Top of THE RECORDS

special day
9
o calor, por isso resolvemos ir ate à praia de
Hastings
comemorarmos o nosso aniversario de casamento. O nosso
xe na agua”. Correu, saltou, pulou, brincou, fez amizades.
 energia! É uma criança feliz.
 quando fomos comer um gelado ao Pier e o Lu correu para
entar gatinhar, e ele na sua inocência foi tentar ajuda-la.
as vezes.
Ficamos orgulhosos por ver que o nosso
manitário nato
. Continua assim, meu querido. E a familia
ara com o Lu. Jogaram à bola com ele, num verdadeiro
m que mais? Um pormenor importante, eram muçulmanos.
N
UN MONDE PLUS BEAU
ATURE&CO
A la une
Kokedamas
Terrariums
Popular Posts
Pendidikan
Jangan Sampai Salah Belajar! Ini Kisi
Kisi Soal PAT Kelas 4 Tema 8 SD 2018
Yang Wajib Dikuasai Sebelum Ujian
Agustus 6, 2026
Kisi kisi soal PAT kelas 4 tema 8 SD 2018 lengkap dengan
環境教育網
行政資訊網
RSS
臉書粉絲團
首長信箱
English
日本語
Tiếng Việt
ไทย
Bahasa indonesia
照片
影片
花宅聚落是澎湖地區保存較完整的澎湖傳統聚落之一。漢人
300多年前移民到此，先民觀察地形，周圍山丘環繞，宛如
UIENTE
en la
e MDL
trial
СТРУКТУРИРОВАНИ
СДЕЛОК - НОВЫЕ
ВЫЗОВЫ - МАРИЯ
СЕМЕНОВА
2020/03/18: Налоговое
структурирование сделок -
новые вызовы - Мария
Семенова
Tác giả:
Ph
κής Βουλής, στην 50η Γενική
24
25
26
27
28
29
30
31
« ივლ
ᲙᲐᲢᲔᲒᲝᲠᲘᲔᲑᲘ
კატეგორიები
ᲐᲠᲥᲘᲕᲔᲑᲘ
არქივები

Bottom of THE RECORDS

Could you reproduce every record exactly as it appears?

* OUTPUT OF THE EXERCISE
special day
9
o calor, por isso resolvemos ir ate à praia de
Hastings
comemorarmos o nosso aniversario de casamento. O nosso
xe na agua”. Correu, saltou, pulou, brincou, fez amizades.
 energia! É uma criança feliz.
 quando fomos comer um gelado ao Pier e o Lu correu para
entar gatinhar, e ele na sua inocência foi tentar ajuda-la.
as vezes.
Ficamos orgulhosos por ver que o nosso
manitário nato
. Continua assim, meu querido. E a familia
ara com o Lu. Jogaram à bola com ele, num verdadeiro
m que mais? Um pormenor importante, eram muçulmanos.
N
UN MONDE PLUS BEAU
ATURE&CO
A la une
Kokedamas
Terrariums
Popular Posts
Pendidikan
Jangan Sampai Salah Belajar! Ini Kisi
Kisi Soal PAT Kelas 4 Tema 8 SD 2018
Yang Wajib Dikuasai Sebelum Ujian
Agustus 6, 2026
Kisi kisi soal PAT kelas 4 tema 8 SD 2018 lengkap dengan
環境教育網
行政資訊網
RSS
臉書粉絲團
首長信箱
English
日本語
Tiếng Việt
ไทย
Bahasa indonesia
照片
影片
花宅聚落是澎湖地區保存較完整的澎湖傳統聚落之一。漢人
300多年前移民到此，先民觀察地形，周圍山丘環繞，宛如
UIENTE
en la
e MDL
trial
СТРУКТУРИРОВАНИ
СДЕЛОК - НОВЫЕ
ВЫЗОВЫ - МАРИЯ
СЕМЕНОВА
2020/03/18: Налоговое
структурирование сделок -
новые вызовы - Мария
Семенова
Tác giả:
Ph
κής Βουλής, στην 50η Γενική
24
25
26
27
28
29
30
31
« ივლ
ᲙᲐᲢᲔᲒᲝᲠᲘᲔᲑᲘ
კატეგორიები
ᲐᲠᲥᲘᲕᲔᲑᲘ
არქივები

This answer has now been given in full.